Prosecutors contend that evidence from intercepted Internet and phone conversations shows that Sharif was directly involved in supporting Tunisian terrorists, who conducted the suicide bombing, by helping them make contact with other supporters as they made their way across the Middle East to Iraq.

The terror network is also accused of blowing up an Iraqi police station, killing seven Iraqi officers.

Sharif, who also goes by Faruq Khalil Muhammad Isa as well as another name, has been in custody in Edmonton since his arrest in January 2011.
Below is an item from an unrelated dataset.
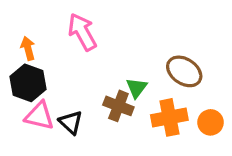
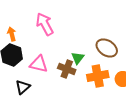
pink triangle: (39, 116) -> (39, 64), moved
black triangle: (71, 122) -> (23, 87), moved, turned 35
Canada’s justice minister granted extradition last summer after receiving assurances from the U.S. that Sharif wouldn’t face the death penalty. Defence lawyers also received a letter from U.S. authorities promising the man wouldn’t be held indefinitely in pre-trial detention.

Sharif was appealing the justice minister’s decision as well as a judge’s original ruling in 2012 that there was enough evidence to extradite Sharif on two charges.

Sharif is an ethnic Kurd who was born in Iraq but moved to Toronto as a refugee in 1993. Four years later, he became a Canadian citizen.

In 2011, he was arrested at an Edmonton apartment where he lived with his girlfriend and her children.

Defence lawyers had argued before the Appeal Court that RCMP didn’t allow Sharif access to a lawyer or interpreter the day of his arrest, and transcripts of police interviews show he didn’t understand what was going on.

They also said allegations against their client came from three people, including his brother, who were tortured by investigators in Iraq.

The Appeal Court ruled that none of the arguments merited keeping Sharif in Canada.